After he left I told myself that Manuelo was just pretty touchy and shouldn’t have jumped to any conclusions, and I told myself it was not my fault if I was rapid-fire in arithmetic, and after he left I hated him. Or me. I guess it was me I hated, but I hated him for making me.

Father’s fever broke that night, and by morning he awoke smiling and talked about getting up and getting going. I let him try, but, of course, he couldn’t. He sat halfway up and sank back down. “I’m as weak as May wine,” he said.

“Just lie there,” I said. “Would you like to have solid food today?”

“No, Bo,” he said. “I don’t feel strong enough to chew.”

“How about a mashed potato?”

“No, thanks,” he said. And he was asleep again in five seconds.

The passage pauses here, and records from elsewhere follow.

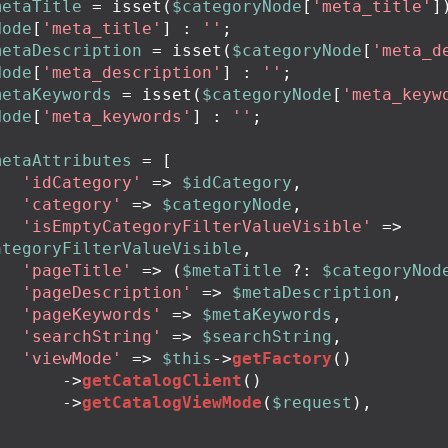
metaTitle
=
isset
(
$categoryNode
[
'meta_title'
]
Node
[
'meta_title'
]
:
''
;
metaDescription
=
isset
(
$categoryNode
[
'meta_d
Node
[
'meta_description'
]
:
''
;
metaKeywords
=
isset
(
$categoryNode
[
'meta_keyw
Node
[
'meta_keywords'
]
:
''
;
metaAttributes
=
[
'idCategory'
=>
$idCategory
,
'category'
=>
$categoryNode
,
'isEmptyCategoryFilterValueVisible'
=>
ategoryFilterValueVisible
,
'pageTitle'
=>
(
$metaTitle
?:
$categoryNod
'pageDescription'
=>
$metaDescription
,
'pageKeywords'
=>
$metaKeywords
,
'searchString'
=>
$searchString
,
'viewMode'
=>
$this
->
getFactory
()
->
getCatalogClient
()
->
getCatalogViewMode
(
$request
),
;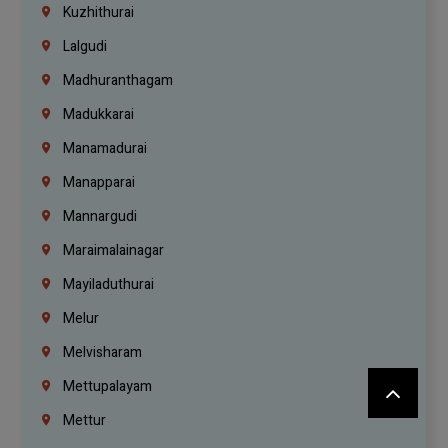
Kuzhithurai
Lalgudi
Madhuranthagam
Madukkarai
Manamadurai
Manapparai
Mannargudi
Maraimalainagar
Mayiladuthurai
Melur
Melvisharam
Mettupalayam
Mettur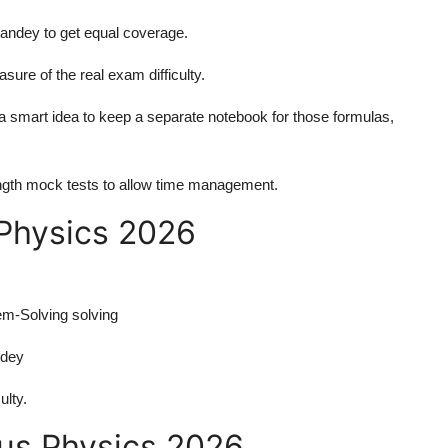
dey to get equal coverage.
ure of the real exam difficulty.
s a smart idea to keep a separate notebook for those formulas,
l-length mock tests to allow time management.
 Physics 2026
m-Solving solving
ndey
ulty.
bus Physics 2026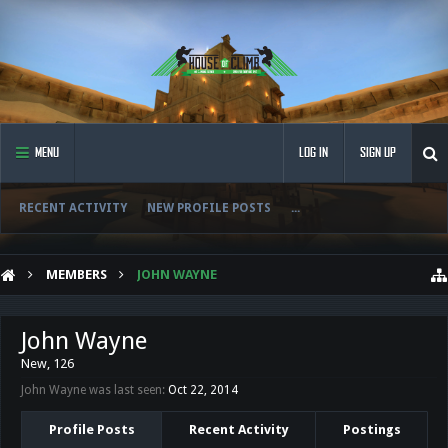
MENU
LOG IN
SIGN UP
RECENT ACTIVITY
NEW PROFILE POSTS
...
MEMBERS
JOHN WAYNE
John Wayne
New
, 126
John Wayne was last seen:
Oct 22, 2014
Profile Posts
Recent Activity
Postings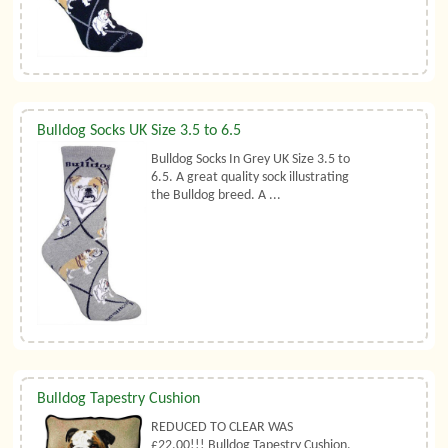
Bulldog Socks UK Size 3.5 to 6.5
Bulldog Socks In Grey UK Size 3.5 to
6.5. A great quality sock illustrating
the Bulldog breed. A ...
Bulldog Tapestry Cushion
REDUCED TO CLEAR WAS
£22.00!!! Bulldog Tapestry Cushion.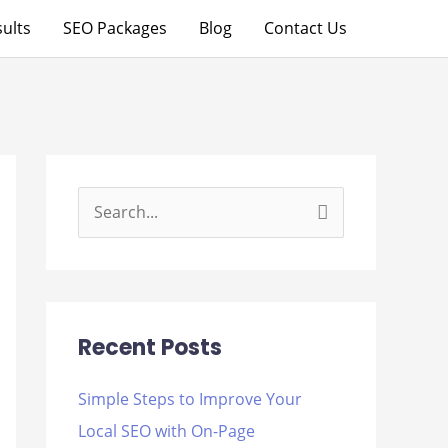
ults
SEO Packages
Blog
Contact Us
S
e
a
r
Recent Posts
c
h
Simple Steps to Improve Your
f
Local SEO with On-Page
o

Mama Rosita appeared again, and I told her that Father’s health seemed to be improving, and she told me that it was time to change the sheets, and I told her that I couldn’t find any more clean ones, and I didn’t know what we would be changing them to, and she told me that she would send Iago over to baby-sit with Father and that I should take the sheets to the laundromat and wash them. I told her sure. I didn’t have any idea how to do laundry. I didn’t explain that laundry was one of the services we got for living on the Fortnum campus, and she
didn’t ask. I wished she would have asked, but she didn’t. She just asked me if I had quarters, and I told her that I did, that Manuelo had given them to me, and I looked at her out of the corner of my eye so that I could see if she would give any hint about whether Manuelo had said anything to her about the money. But there was no hint, so I didn’t know if he didn’t say anything or if she just made it look as if he hadn’t.